Pork producers started 2017 with a dismal outlook in part due to projections of record hog numbers in the U.S., which were expected to depress prices. However, despite the large supplies, hog prices and profitability far exceeded expectations.
Steve Meyer, economist with Kerns and Associates, says the profit per pig for 2017 was a pleasant surprise.
"Our model right now based on the Iowa State parameters, which really models the best producers from a cost standpoint, is $29 and change average for the year which would be the second-best year in the last 10," he says. "So, a remarkably good year. Average producers would be somewhere in the $20 per head range."
Several factors contributed to the positive year for pork production.
"That's clearly a combination of low feed costs and very strong lean hog futures prices," says Meyer. However, it's also a function of very strong demand, domestically and internationally. "It is a record year for pork exports, and it's been better than anybody thought. We had a forecast of 4 percent; it's going to be up almost 8 percent for the year," Meyer says.
Summer lean hog futures are already pointing towards the same type of strong demand in 2018. However, Meyer says his firm's projected cash prices aren't as optimistic.
"We've got $85 summer futures, and we're in the mid-$70s on our cash forecast," he says. The reason for the difference is because of the forecasted increase in pork production again in 2018.
"It's clear that slaughter and production are going to be much larger than they were last year," Meyer says. "We've got the first half up about 2 percent to 3 percent on harvest and the second half up 4 percent to 5 percent. So, you've got big increases coming."
South Dakota Pork Producers Council President Ryan Storm says the banner year for pork production resulted in an upbeat mood among producers at their annual meeting. It also brought in record attendance and trade show exhibitors.
"2017 has been great for us, just for the simple fact that we have a good number of exports going on right now which is keeping our prices right up there where they should be. Plus, our feedstuff prices are manageable where we can make a little bit of money at it," he says.
The profitability in the pork business and the opportunity for young people to get into farming are driving the growth seen in the industry. Glenn Muller, SDPPC executive director, says they are excited about the trends.
"According to NASS (National Ag Statistics Service) data year over year, 2016 through 2017, which we just completed, we saw 12 percent growth in the state," he says.

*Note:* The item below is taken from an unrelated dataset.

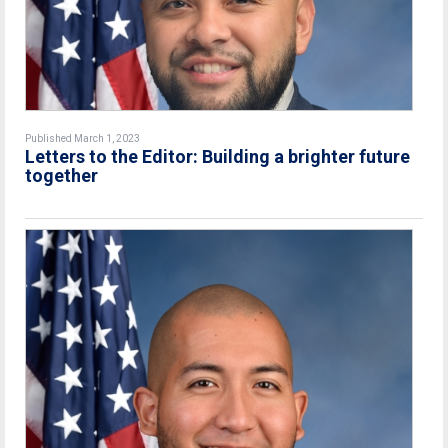
Published March 1, 2023
Letters to the Editor: Building a brighter future
together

Many existing operations are expanding, but the next generation is also coming in after finding the lack of available and affordable land as a barrier to grain farming.
"There's various business models out there where they can enter into a contract arrangement and feed for someone else or actually own the hogs themselves, without getting the risk to the point they can't sustain it," Muller says.
Despite some of the pushback, Muller says there is more room for growth in South Dakota.
"Sometimes the opposition says the state is being overrun with hogs, and that's not the case according to the statistics from NASS. In December of 2017 we showed 1.5 million head of hogs and total whole hogs on the inventory for South Dakota, versus 1935 (when) we had 3.1 million head of hogs in the state of South Dakota," he says.
He says the difference is today's operations are larger.
"So rather than the 23 hogs per farm that we saw in 1935, we're seeing larger operations now, and that's concerning to some folks, and there's some myths associated with that," says Muller.
The pork processing industry is also embracing the U.S. herd expansion, which is exciting to SDPPC Vice President Craig Andersen, a pork producer from Centerville. He points to the new Seaboard Triumph plant in Sioux City, Iowa, that started processing in September and the plans for several other plants to come on line in the next two years. Additionally, he says there are expansion plans at local facilities.
"We have hopefully some remodeling improvements at Smithfield here in Sioux Falls" Johnson says.